[Records from a dataset]

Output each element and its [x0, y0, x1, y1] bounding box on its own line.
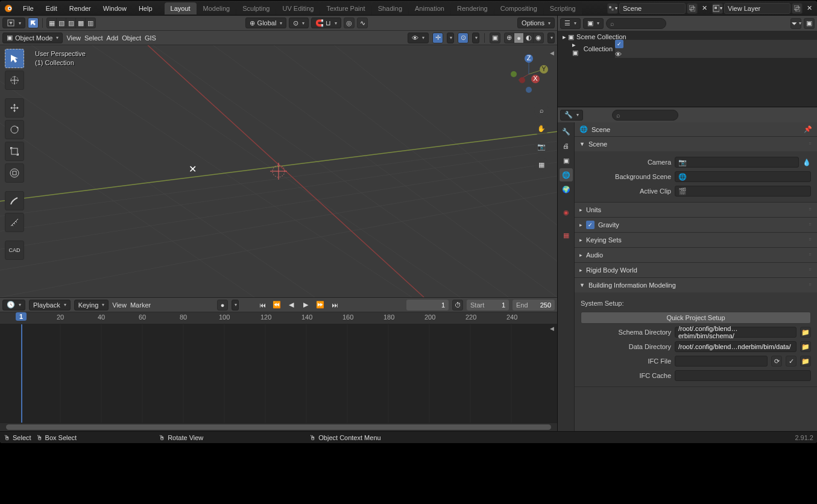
ptab-scene[interactable]: 🌐 — [560, 168, 573, 181]
navigation-gizmo[interactable]: Z Y X — [508, 51, 544, 99]
options-dropdown[interactable]: Options — [517, 17, 555, 28]
tab-scripting[interactable]: Scripting — [544, 2, 582, 14]
blender-logo-icon[interactable] — [0, 1, 17, 16]
timeline-playback-menu[interactable]: Playback — [29, 300, 71, 310]
tool-mode-segmented[interactable] — [28, 17, 39, 28]
panel-rigid-body[interactable]: ▸Rigid Body World⠿ — [575, 263, 817, 277]
folder-icon[interactable]: 📁 — [800, 327, 811, 338]
timeline-ruler[interactable]: 1 20 40 60 80 100 120 140 160 180 200 22… — [0, 312, 557, 324]
pan-icon[interactable]: ✋ — [534, 121, 549, 136]
jump-start-icon[interactable]: ⏮ — [257, 300, 268, 310]
auto-key-icon[interactable]: ● — [217, 300, 228, 310]
properties-editor-type[interactable]: 🔧 — [560, 110, 583, 121]
current-frame-input[interactable]: 1 — [406, 300, 449, 310]
proportional-icon[interactable]: ◎ — [344, 17, 355, 28]
check-icon[interactable]: ✓ — [786, 356, 796, 367]
xray-toggle-icon[interactable]: ▣ — [490, 33, 500, 43]
object-mode-dropdown[interactable]: ▣ Object Mode — [2, 33, 63, 43]
jump-end-icon[interactable]: ⏭ — [329, 300, 340, 310]
timeline-keying-menu[interactable]: Keying — [74, 300, 109, 310]
outliner-search[interactable] — [606, 18, 666, 29]
timeline-body[interactable]: ◀ — [0, 324, 557, 423]
pin-icon[interactable]: 📌 — [804, 125, 812, 133]
select-box-tool-icon[interactable] — [28, 18, 38, 28]
viewlayer-browse-icon[interactable]: ▾ — [712, 3, 723, 14]
new-scene-icon[interactable] — [687, 3, 698, 14]
outliner-collection[interactable]: ▸ ▣ Collection ✓ 👁 — [558, 43, 817, 55]
viewport-menu-add[interactable]: Add — [107, 34, 119, 42]
bgscene-input[interactable]: 🌐 — [675, 171, 811, 182]
3d-viewport[interactable]: ✕ User Perspective (1) Collection — [0, 45, 557, 297]
tool-annotate[interactable] — [5, 191, 24, 210]
tool-rotate[interactable] — [5, 120, 24, 139]
jump-prev-key-icon[interactable]: ⏪ — [271, 300, 282, 310]
shading-rendered-icon[interactable]: ◉ — [534, 33, 543, 43]
select-intersect-icon[interactable]: ▥ — [86, 18, 95, 28]
ifc-file-input[interactable] — [675, 356, 768, 367]
delete-viewlayer-icon[interactable]: ✕ — [804, 3, 815, 14]
tab-compositing[interactable]: Compositing — [494, 2, 543, 14]
tool-cad[interactable]: CAD — [5, 241, 24, 260]
jump-next-key-icon[interactable]: ⏩ — [315, 300, 326, 310]
menu-file[interactable]: File — [17, 1, 40, 16]
panel-scene[interactable]: ▼Scene⠿ — [575, 137, 817, 151]
tool-measure[interactable] — [5, 213, 24, 232]
ptab-texture[interactable]: ▦ — [560, 228, 573, 242]
new-viewlayer-icon[interactable] — [792, 3, 803, 14]
tool-transform[interactable] — [5, 163, 24, 183]
gizmo-toggle-icon[interactable]: ✛ — [432, 33, 443, 43]
tab-uv-editing[interactable]: UV Editing — [276, 2, 320, 14]
delete-scene-icon[interactable]: ✕ — [699, 3, 710, 14]
properties-search[interactable] — [612, 110, 678, 121]
activeclip-input[interactable]: 🎬 — [675, 186, 811, 197]
ptab-world[interactable]: 🌍 — [560, 183, 573, 196]
outliner-new-collection-icon[interactable]: ▣ — [804, 18, 815, 29]
tab-animation[interactable]: Animation — [409, 2, 450, 14]
play-icon[interactable]: ▶ — [300, 300, 311, 310]
tool-select-box[interactable] — [5, 49, 24, 68]
schema-dir-input[interactable]: /root/.config/blend…erbim/bim/schema/ — [675, 327, 796, 338]
visibility-dropdown[interactable]: 👁 — [408, 33, 429, 43]
viewlayer-selector[interactable]: ▾ View Layer ✕ — [712, 3, 815, 14]
zoom-icon[interactable]: ⌕ — [534, 103, 549, 118]
select-mode-segmented[interactable]: ▦ ▧ ▨ ▩ ▥ — [46, 17, 96, 28]
outliner-editor-type[interactable]: ☰ — [560, 18, 581, 29]
pivot-dropdown[interactable]: ⊙ — [289, 17, 309, 28]
shading-options-dropdown[interactable] — [547, 33, 555, 43]
ptab-viewlayer[interactable]: ▣ — [560, 154, 573, 167]
camera-input[interactable]: 📷 — [675, 157, 799, 168]
shading-material-icon[interactable]: ◐ — [524, 33, 534, 43]
panel-bim[interactable]: ▼Building Information Modeling⠿ — [575, 278, 817, 292]
eyedropper-icon[interactable]: 💧 — [803, 159, 811, 166]
viewport-menu-object[interactable]: Object — [122, 34, 141, 42]
camera-view-icon[interactable]: 📷 — [534, 139, 549, 154]
tab-modeling[interactable]: Modeling — [197, 2, 236, 14]
tab-texture-paint[interactable]: Texture Paint — [320, 2, 371, 14]
shading-mode-segmented[interactable]: ⊕ ● ◐ ◉ — [504, 33, 544, 43]
shading-solid-icon[interactable]: ● — [514, 33, 524, 43]
editor-type-dropdown[interactable] — [2, 17, 25, 28]
timeline-marker-menu[interactable]: Marker — [130, 301, 151, 309]
tab-layout[interactable]: Layout — [165, 2, 197, 14]
start-frame-input[interactable]: Start1 — [467, 300, 509, 310]
tab-sculpting[interactable]: Sculpting — [236, 2, 276, 14]
timeline-scrollbar[interactable] — [0, 423, 557, 431]
select-subtract-icon[interactable]: ▨ — [66, 18, 76, 28]
tab-shading[interactable]: Shading — [372, 2, 408, 14]
tool-move[interactable] — [5, 98, 24, 118]
shading-wireframe-icon[interactable]: ⊕ — [505, 33, 514, 43]
orientation-dropdown[interactable]: ⊕Global — [245, 17, 287, 28]
outliner-filter-icon[interactable]: ⏷ — [790, 18, 801, 29]
tool-cursor[interactable] — [5, 71, 24, 90]
ptab-collection[interactable]: ◉ — [560, 206, 573, 219]
outliner-display-mode[interactable]: ▣ — [583, 18, 604, 29]
scene-browse-icon[interactable]: ▾ — [607, 3, 618, 14]
reload-icon[interactable]: ⟳ — [771, 356, 782, 367]
gravity-checkbox[interactable]: ✓ — [586, 221, 595, 229]
collection-exclude-checkbox[interactable]: ✓ — [615, 40, 623, 48]
viewlayer-name-input[interactable]: View Layer — [724, 3, 790, 14]
end-frame-input[interactable]: End250 — [513, 300, 555, 310]
snap-dropdown[interactable]: 🧲 ⊔ — [311, 17, 341, 28]
ptab-output[interactable]: 🖨 — [560, 139, 573, 153]
tool-scale[interactable] — [5, 142, 24, 161]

What is expected =>
The reply should hold every record, unchanged, and no pictures.

Answer area =>
Output each element and its [x0, y0, x1, y1] bounding box on its own line.
ptab-scene[interactable]: 🌐 — [560, 168, 573, 181]
navigation-gizmo[interactable]: Z Y X — [508, 51, 544, 99]
options-dropdown[interactable]: Options — [517, 17, 555, 28]
tab-scripting[interactable]: Scripting — [544, 2, 582, 14]
blender-logo-icon[interactable] — [0, 1, 17, 16]
timeline-playback-menu[interactable]: Playback — [29, 300, 71, 310]
tool-mode-segmented[interactable] — [28, 17, 39, 28]
panel-rigid-body[interactable]: ▸Rigid Body World⠿ — [575, 263, 817, 277]
folder-icon[interactable]: 📁 — [800, 327, 811, 338]
timeline-ruler[interactable]: 1 20 40 60 80 100 120 140 160 180 200 22… — [0, 312, 557, 324]
pan-icon[interactable]: ✋ — [534, 121, 549, 136]
jump-start-icon[interactable]: ⏮ — [257, 300, 268, 310]
auto-key-icon[interactable]: ● — [217, 300, 228, 310]
properties-editor-type[interactable]: 🔧 — [560, 110, 583, 121]
current-frame-input[interactable]: 1 — [406, 300, 449, 310]
proportional-icon[interactable]: ◎ — [344, 17, 355, 28]
check-icon[interactable]: ✓ — [786, 356, 796, 367]
xray-toggle-icon[interactable]: ▣ — [490, 33, 500, 43]
object-mode-dropdown[interactable]: ▣ Object Mode — [2, 33, 63, 43]
jump-end-icon[interactable]: ⏭ — [329, 300, 340, 310]
timeline-keying-menu[interactable]: Keying — [74, 300, 109, 310]
outliner-search[interactable] — [606, 18, 666, 29]
timeline-body[interactable]: ◀ — [0, 324, 557, 423]
pin-icon[interactable]: 📌 — [804, 125, 812, 133]
select-box-tool-icon[interactable] — [28, 18, 38, 28]
viewlayer-browse-icon[interactable]: ▾ — [712, 3, 723, 14]
new-scene-icon[interactable] — [687, 3, 698, 14]
outliner-collection[interactable]: ▸ ▣ Collection ✓ 👁 — [558, 43, 817, 55]
viewport-menu-add[interactable]: Add — [107, 34, 119, 42]
bgscene-input[interactable]: 🌐 — [675, 171, 811, 182]
3d-viewport[interactable]: ✕ User Perspective (1) Collection — [0, 45, 557, 297]
tool-annotate[interactable] — [5, 191, 24, 210]
tool-rotate[interactable] — [5, 120, 24, 139]
jump-prev-key-icon[interactable]: ⏪ — [271, 300, 282, 310]
shading-rendered-icon[interactable]: ◉ — [534, 33, 543, 43]
select-intersect-icon[interactable]: ▥ — [86, 18, 95, 28]
ifc-file-input[interactable] — [675, 356, 768, 367]
delete-viewlayer-icon[interactable]: ✕ — [804, 3, 815, 14]
tab-compositing[interactable]: Compositing — [494, 2, 543, 14]
tool-cad[interactable]: CAD — [5, 241, 24, 260]
jump-next-key-icon[interactable]: ⏩ — [315, 300, 326, 310]
menu-file[interactable]: File — [17, 1, 40, 16]
panel-scene[interactable]: ▼Scene⠿ — [575, 137, 817, 151]
tool-measure[interactable] — [5, 213, 24, 232]
ptab-texture[interactable]: ▦ — [560, 228, 573, 242]
new-viewlayer-icon[interactable] — [792, 3, 803, 14]
tool-transform[interactable] — [5, 163, 24, 183]
gizmo-toggle-icon[interactable]: ✛ — [432, 33, 443, 43]
tab-uv-editing[interactable]: UV Editing — [276, 2, 320, 14]
delete-scene-icon[interactable]: ✕ — [699, 3, 710, 14]
properties-search[interactable] — [612, 110, 678, 121]
activeclip-input[interactable]: 🎬 — [675, 186, 811, 197]
ptab-world[interactable]: 🌍 — [560, 183, 573, 196]
outliner-new-collection-icon[interactable]: ▣ — [804, 18, 815, 29]
tab-animation[interactable]: Animation — [409, 2, 450, 14]
play-icon[interactable]: ▶ — [300, 300, 311, 310]
tool-select-box[interactable] — [5, 49, 24, 68]
schema-dir-input[interactable]: /root/.config/blend…erbim/bim/schema/ — [675, 327, 796, 338]
visibility-dropdown[interactable]: 👁 — [408, 33, 429, 43]
viewlayer-selector[interactable]: ▾ View Layer ✕ — [712, 3, 815, 14]
zoom-icon[interactable]: ⌕ — [534, 103, 549, 118]
select-mode-segmented[interactable]: ▦ ▧ ▨ ▩ ▥ — [46, 17, 96, 28]
outliner-editor-type[interactable]: ☰ — [560, 18, 581, 29]
pivot-dropdown[interactable]: ⊙ — [289, 17, 309, 28]
shading-options-dropdown[interactable] — [547, 33, 555, 43]
ptab-viewlayer[interactable]: ▣ — [560, 154, 573, 167]
camera-input[interactable]: 📷 — [675, 157, 799, 168]
shading-material-icon[interactable]: ◐ — [524, 33, 534, 43]
panel-bim[interactable]: ▼Building Information Modeling⠿ — [575, 278, 817, 292]
eyedropper-icon[interactable]: 💧 — [803, 159, 811, 166]
viewport-menu-object[interactable]: Object — [122, 34, 141, 42]
camera-view-icon[interactable]: 📷 — [534, 139, 549, 154]
tab-modeling[interactable]: Modeling — [197, 2, 236, 14]
tab-texture-paint[interactable]: Texture Paint — [320, 2, 371, 14]
shading-mode-segmented[interactable]: ⊕ ● ◐ ◉ — [504, 33, 544, 43]
shading-solid-icon[interactable]: ● — [514, 33, 524, 43]
editor-type-dropdown[interactable] — [2, 17, 25, 28]
timeline-marker-menu[interactable]: Marker — [130, 301, 151, 309]
tab-layout[interactable]: Layout — [165, 2, 197, 14]
start-frame-input[interactable]: Start1 — [467, 300, 509, 310]
tab-sculpting[interactable]: Sculpting — [236, 2, 276, 14]
timeline-scrollbar[interactable] — [0, 423, 557, 431]
select-subtract-icon[interactable]: ▨ — [66, 18, 76, 28]
tab-shading[interactable]: Shading — [372, 2, 408, 14]
tool-move[interactable] — [5, 98, 24, 118]
shading-wireframe-icon[interactable]: ⊕ — [505, 33, 514, 43]
orientation-dropdown[interactable]: ⊕Global — [245, 17, 287, 28]
outliner-filter-icon[interactable]: ⏷ — [790, 18, 801, 29]
tool-cursor[interactable] — [5, 71, 24, 90]
ptab-collection[interactable]: ◉ — [560, 206, 573, 219]
outliner-display-mode[interactable]: ▣ — [583, 18, 604, 29]
scene-browse-icon[interactable]: ▾ — [607, 3, 618, 14]
reload-icon[interactable]: ⟳ — [771, 356, 782, 367]
gravity-checkbox[interactable]: ✓ — [586, 221, 595, 229]
collection-exclude-checkbox[interactable]: ✓ — [615, 40, 623, 48]
viewlayer-name-input[interactable]: View Layer — [724, 3, 790, 14]
end-frame-input[interactable]: End250 — [513, 300, 555, 310]
snap-dropdown[interactable]: 🧲 ⊔ — [311, 17, 341, 28]
ptab-output[interactable]: 🖨 — [560, 139, 573, 153]
tool-scale[interactable] — [5, 142, 24, 161]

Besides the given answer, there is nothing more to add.